[Source records]
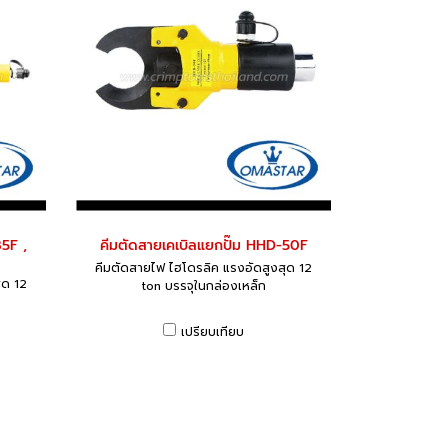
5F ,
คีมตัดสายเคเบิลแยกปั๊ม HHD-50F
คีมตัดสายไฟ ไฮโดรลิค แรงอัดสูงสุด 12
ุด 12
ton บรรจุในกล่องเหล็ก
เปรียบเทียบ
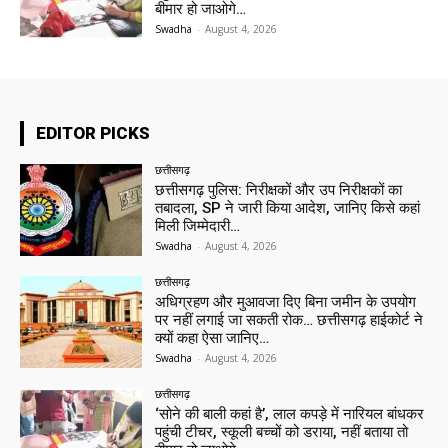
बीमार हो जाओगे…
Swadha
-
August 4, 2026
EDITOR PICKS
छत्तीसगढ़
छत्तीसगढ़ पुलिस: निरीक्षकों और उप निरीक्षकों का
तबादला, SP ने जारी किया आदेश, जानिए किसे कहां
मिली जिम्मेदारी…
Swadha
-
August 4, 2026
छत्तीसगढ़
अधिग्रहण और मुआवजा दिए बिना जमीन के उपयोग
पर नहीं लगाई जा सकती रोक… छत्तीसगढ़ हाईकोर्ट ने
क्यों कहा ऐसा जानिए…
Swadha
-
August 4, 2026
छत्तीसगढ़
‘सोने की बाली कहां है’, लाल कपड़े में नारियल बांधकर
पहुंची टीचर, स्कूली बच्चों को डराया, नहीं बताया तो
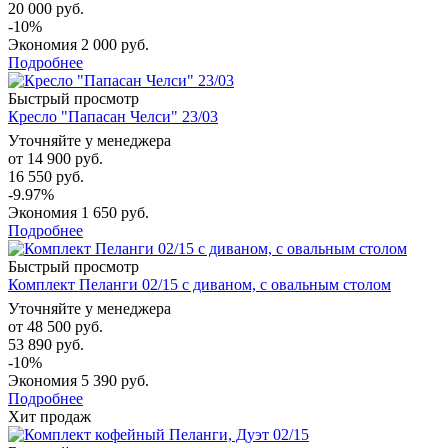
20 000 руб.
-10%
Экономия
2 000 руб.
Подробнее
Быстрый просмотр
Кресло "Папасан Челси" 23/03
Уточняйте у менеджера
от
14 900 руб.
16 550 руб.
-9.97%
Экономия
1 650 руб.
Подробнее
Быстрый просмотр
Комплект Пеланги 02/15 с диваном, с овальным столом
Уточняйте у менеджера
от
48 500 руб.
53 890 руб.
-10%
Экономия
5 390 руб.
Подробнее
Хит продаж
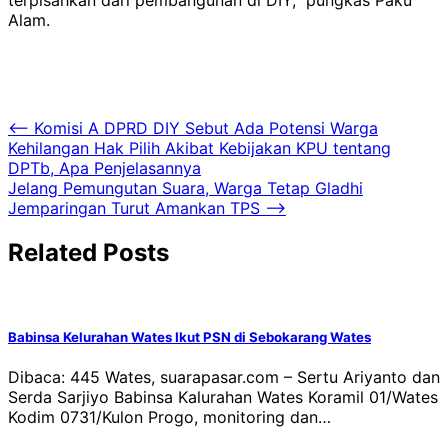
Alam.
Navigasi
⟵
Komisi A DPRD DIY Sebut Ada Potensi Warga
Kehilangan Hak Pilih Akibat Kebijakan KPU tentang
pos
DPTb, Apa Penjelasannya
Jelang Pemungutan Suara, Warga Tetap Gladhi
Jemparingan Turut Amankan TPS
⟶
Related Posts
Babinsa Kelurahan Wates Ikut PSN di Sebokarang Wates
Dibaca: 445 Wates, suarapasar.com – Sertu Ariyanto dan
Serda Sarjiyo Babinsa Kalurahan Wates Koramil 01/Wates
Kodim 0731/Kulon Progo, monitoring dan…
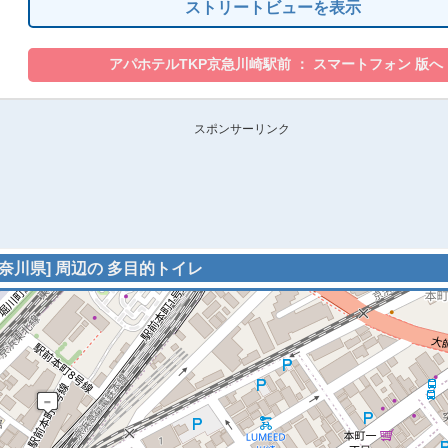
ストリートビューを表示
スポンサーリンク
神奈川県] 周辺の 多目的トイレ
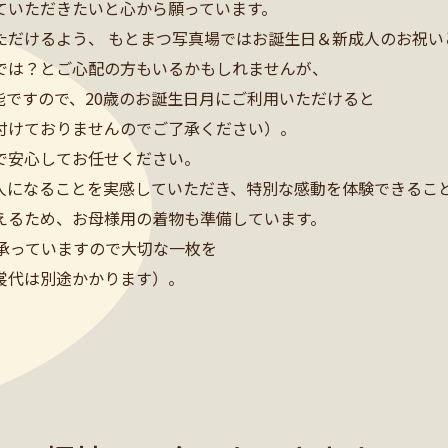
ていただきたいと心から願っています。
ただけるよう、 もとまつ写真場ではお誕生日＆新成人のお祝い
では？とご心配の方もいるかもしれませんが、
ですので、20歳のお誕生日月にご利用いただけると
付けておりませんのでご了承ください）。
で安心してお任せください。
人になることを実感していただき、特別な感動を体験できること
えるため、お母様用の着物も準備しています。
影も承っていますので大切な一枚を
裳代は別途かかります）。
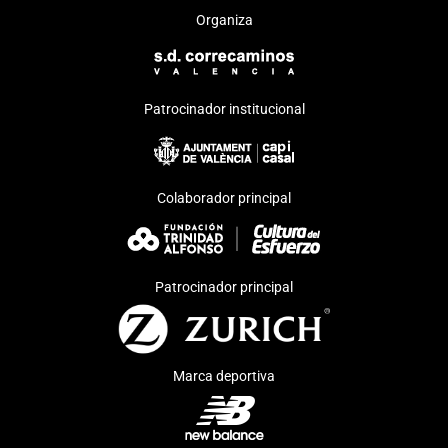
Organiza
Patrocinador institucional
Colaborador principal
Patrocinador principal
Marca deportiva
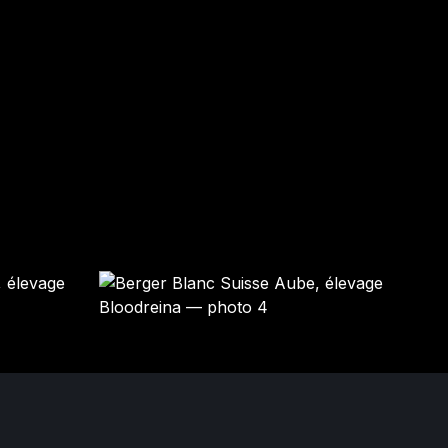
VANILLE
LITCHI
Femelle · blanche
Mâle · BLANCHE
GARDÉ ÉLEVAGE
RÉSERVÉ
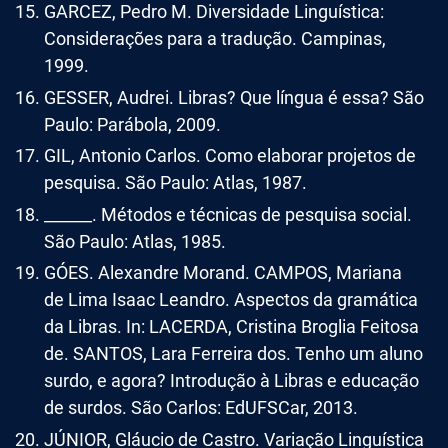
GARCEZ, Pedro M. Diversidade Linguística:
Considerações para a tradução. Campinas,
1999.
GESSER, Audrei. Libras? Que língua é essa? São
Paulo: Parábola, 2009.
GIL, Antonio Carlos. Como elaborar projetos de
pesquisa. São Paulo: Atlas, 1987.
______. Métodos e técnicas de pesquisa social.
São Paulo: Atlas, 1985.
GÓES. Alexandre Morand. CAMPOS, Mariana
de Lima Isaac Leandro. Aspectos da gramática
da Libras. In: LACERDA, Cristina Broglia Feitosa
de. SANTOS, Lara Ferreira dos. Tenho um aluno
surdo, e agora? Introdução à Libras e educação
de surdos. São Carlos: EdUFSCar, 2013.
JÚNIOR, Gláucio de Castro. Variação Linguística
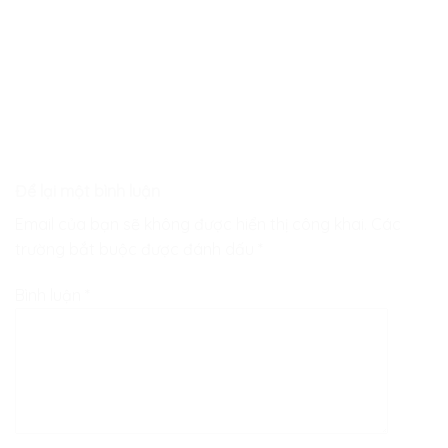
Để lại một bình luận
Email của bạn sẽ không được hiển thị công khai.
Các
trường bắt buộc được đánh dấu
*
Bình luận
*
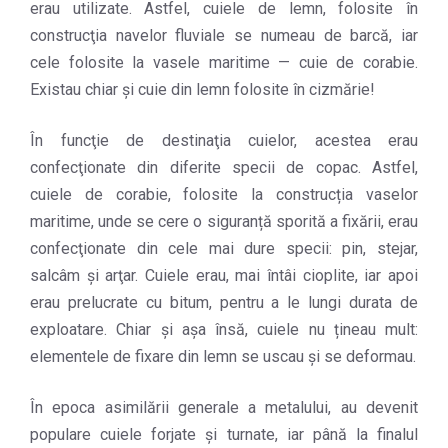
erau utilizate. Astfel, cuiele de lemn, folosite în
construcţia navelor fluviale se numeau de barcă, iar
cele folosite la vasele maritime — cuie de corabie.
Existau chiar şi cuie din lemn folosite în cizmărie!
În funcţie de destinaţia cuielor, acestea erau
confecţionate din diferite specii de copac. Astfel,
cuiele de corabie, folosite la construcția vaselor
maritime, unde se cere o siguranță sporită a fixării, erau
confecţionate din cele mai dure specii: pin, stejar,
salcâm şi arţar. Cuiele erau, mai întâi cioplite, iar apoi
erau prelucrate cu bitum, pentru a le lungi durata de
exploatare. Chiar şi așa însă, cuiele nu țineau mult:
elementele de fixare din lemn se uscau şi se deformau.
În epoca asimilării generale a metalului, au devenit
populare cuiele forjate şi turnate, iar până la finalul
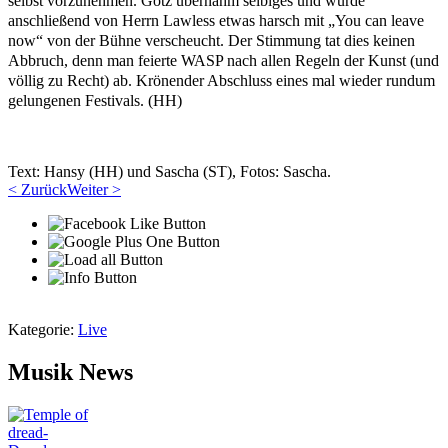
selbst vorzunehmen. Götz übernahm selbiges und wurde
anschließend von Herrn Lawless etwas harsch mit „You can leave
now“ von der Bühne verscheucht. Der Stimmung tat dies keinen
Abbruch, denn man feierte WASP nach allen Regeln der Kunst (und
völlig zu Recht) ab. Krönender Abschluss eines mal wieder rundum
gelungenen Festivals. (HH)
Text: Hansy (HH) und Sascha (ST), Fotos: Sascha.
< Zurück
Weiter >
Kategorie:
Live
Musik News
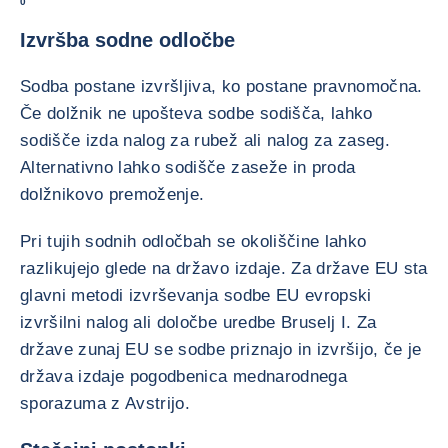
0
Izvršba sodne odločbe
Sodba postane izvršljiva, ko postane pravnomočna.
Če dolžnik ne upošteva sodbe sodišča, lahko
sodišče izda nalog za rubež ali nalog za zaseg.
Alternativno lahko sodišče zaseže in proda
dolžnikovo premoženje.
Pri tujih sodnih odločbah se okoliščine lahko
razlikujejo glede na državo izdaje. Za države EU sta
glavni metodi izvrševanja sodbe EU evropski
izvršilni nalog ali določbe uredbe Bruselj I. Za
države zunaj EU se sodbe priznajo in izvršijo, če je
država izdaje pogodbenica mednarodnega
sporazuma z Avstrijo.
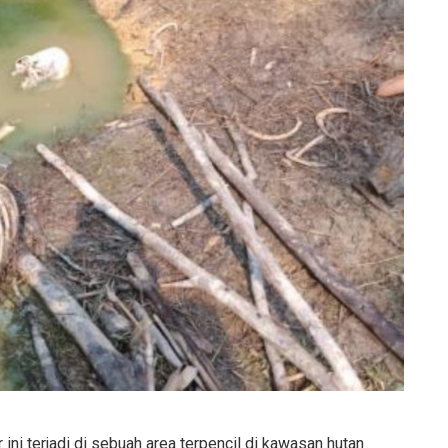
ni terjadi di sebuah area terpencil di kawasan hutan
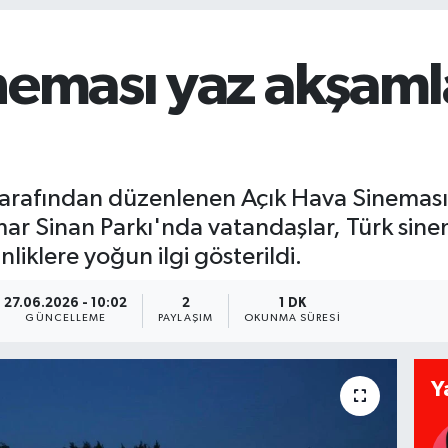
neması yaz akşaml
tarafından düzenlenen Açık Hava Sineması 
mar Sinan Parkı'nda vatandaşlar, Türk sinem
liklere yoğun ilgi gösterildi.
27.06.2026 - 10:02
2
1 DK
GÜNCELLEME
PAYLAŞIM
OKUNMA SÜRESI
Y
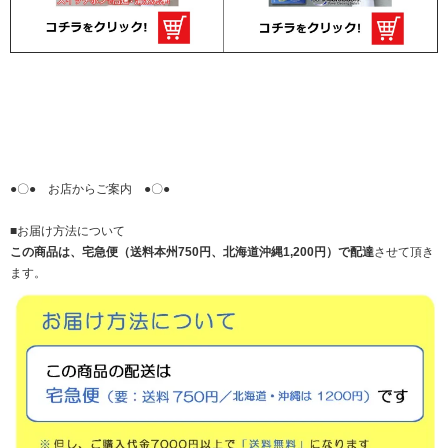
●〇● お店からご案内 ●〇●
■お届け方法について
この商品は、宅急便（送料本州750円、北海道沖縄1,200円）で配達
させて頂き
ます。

*Your assignment*: Return the full set of lines above word for word and with no pictures.

*Solved exercise*:
5F ,
คีมตัดสายเคเบิลแยกปั๊ม HHD-50F
คีมตัดสายไฟ ไฮโดรลิค แรงอัดสูงสุด 12
ุด 12
ton บรรจุในกล่องเหล็ก
เปรียบเทียบ
बीमार हो जाओगे…
Swadha
-
August 4, 2026
EDITOR PICKS
छत्तीसगढ़
छत्तीसगढ़ पुलिस: निरीक्षकों और उप निरीक्षकों का
तबादला, SP ने जारी किया आदेश, जानिए किसे कहां
मिली जिम्मेदारी…
Swadha
-
August 4, 2026
छत्तीसगढ़
अधिग्रहण और मुआवजा दिए बिना जमीन के उपयोग
पर नहीं लगाई जा सकती रोक… छत्तीसगढ़ हाईकोर्ट ने
क्यों कहा ऐसा जानिए…
Swadha
-
August 4, 2026
छत्तीसगढ़
‘सोने की बाली कहां है’, लाल कपड़े में नारियल बांधकर
पहुंची टीचर, स्कूली बच्चों को डराया, नहीं बताया तो
20 000 руб.
-10%
Экономия
2 000 руб.
Подробнее
Быстрый просмотр
Кресло "Папасан Челси" 23/03
Уточняйте у менеджера
от
14 900 руб.
16 550 руб.
-9.97%
Экономия
1 650 руб.
Подробнее
Быстрый просмотр
Комплект Пеланги 02/15 с диваном, с овальным столом
Уточняйте у менеджера
от
48 500 руб.
53 890 руб.
-10%
Экономия
5 390 руб.
Подробнее
Хит продаж
Alam.
Navigasi
⟵
Komisi A DPRD DIY Sebut Ada Potensi Warga
Kehilangan Hak Pilih Akibat Kebijakan KPU tentang
pos
DPTb, Apa Penjelasannya
Jelang Pemungutan Suara, Warga Tetap Gladhi
Jemparingan Turut Amankan TPS
⟶
Related Posts
Babinsa Kelurahan Wates Ikut PSN di Sebokarang Wates
Dibaca: 445 Wates, suarapasar.com – Sertu Ariyanto dan
Serda Sarjiyo Babinsa Kalurahan Wates Koramil 01/Wates
Kodim 0731/Kulon Progo, monitoring dan…
ストリートビューを表示
スポンサーリンク
神奈川県] 周辺の 多目的トイレ
ていただきたいと心から願っています。
ただけるよう、 もとまつ写真場ではお誕生日＆新成人のお祝い
では？とご心配の方もいるかもしれませんが、
ですので、20歳のお誕生日月にご利用いただけると
付けておりませんのでご了承ください）。
で安心してお任せください。
人になることを実感していただき、特別な感動を体験できること
えるため、お母様用の着物も準備しています。
影も承っていますので大切な一枚を
裳代は別途かかります）。
Organiza
Patrocinador institucional
Colaborador principal
Patrocinador principal
Marca deportiva
VANILLE
LITCHI
Femelle · blanche
Mâle · BLANCHE
GARDÉ ÉLEVAGE
RÉSERVÉ
GARCEZ, Pedro M. Diversidade Linguística:
Considerações para a tradução. Campinas,
1999.
GESSER, Audrei. Libras? Que língua é essa? São
Paulo: Parábola, 2009.
GIL, Antonio Carlos. Como elaborar projetos de
pesquisa. São Paulo: Atlas, 1987.
______. Métodos e técnicas de pesquisa social.
São Paulo: Atlas, 1985.
GÓES. Alexandre Morand. CAMPOS, Mariana
de Lima Isaac Leandro. Aspectos da gramática
da Libras. In: LACERDA, Cristina Broglia Feitosa
de. SANTOS, Lara Ferreira dos. Tenho um aluno
surdo, e agora? Introdução à Libras e educação
de surdos. São Carlos: EdUFSCar, 2013.
JÚNIOR, Gláucio de Castro. Variação Linguística
Để lại một bình luận
Email của bạn sẽ không được hiển thị công khai.
Các
trường bắt buộc được đánh dấu
*
Bình luận
*
erau utilizate. Astfel, cuiele de lemn, folosite în
construcţia navelor fluviale se numeau de barcă, iar
cele folosite la vasele maritime — cuie de corabie.
Existau chiar şi cuie din lemn folosite în cizmărie!
În funcţie de destinaţia cuielor, acestea erau
confecţionate din diferite specii de copac. Astfel,
cuiele de corabie, folosite la construcția vaselor
maritime, unde se cere o siguranță sporită a fixării, erau
confecţionate din cele mai dure specii: pin, stejar,
salcâm şi arţar. Cuiele erau, mai întâi cioplite, iar apoi
erau prelucrate cu bitum, pentru a le lungi durata de
exploatare. Chiar şi așa însă, cuiele nu țineau mult:
elementele de fixare din lemn se uscau şi se deformau.
În epoca asimilării generale a metalului, au devenit
populare cuiele forjate şi turnate, iar până la finalul
selbst vorzunehmen. Götz übernahm selbiges und wurde
anschließend von Herrn Lawless etwas harsch mit „You can leave
now“ von der Bühne verscheucht. Der Stimmung tat dies keinen
Abbruch, denn man feierte WASP nach allen Regeln der Kunst (und
völlig zu Recht) ab. Krönender Abschluss eines mal wieder rundum
gelungenen Festivals. (HH)
Text: Hansy (HH) und Sascha (ST), Fotos: Sascha.
< Zurück
Weiter >
Kategorie:
Live
Musik News
0
Izvršba sodne odločbe
Sodba postane izvršljiva, ko postane pravnomočna.
Če dolžnik ne upošteva sodbe sodišča, lahko
sodišče izda nalog za rubež ali nalog za zaseg.
Alternativno lahko sodišče zaseže in proda
dolžnikovo premoženje.
Pri tujih sodnih odločbah se okoliščine lahko
razlikujejo glede na državo izdaje. Za države EU sta
glavni metodi izvrševanja sodbe EU evropski
izvršilni nalog ali določbe uredbe Bruselj I. Za
države zunaj EU se sodbe priznajo in izvršijo, če je
država izdaje pogodbenica mednarodnega
sporazuma z Avstrijo.
ni terjadi di sebuah area terpencil di kawasan hutan
neması yaz akşaml
tarafından düzenlenen Açık Hava Sineması 
mar Sinan Parkı'nda vatandaşlar, Türk sinem
liklere yoğun ilgi gösterildi.
27.06.2026 - 10:02
2
1 DK
GÜNCELLEME
PAYLAŞIM
OKUNMA SÜRESI
Y
●〇● お店からご案内 ●〇●
■お届け方法について
この商品は、宅急便（送料本州750円、北海道沖縄1,200円）で配達
させて頂き
ます。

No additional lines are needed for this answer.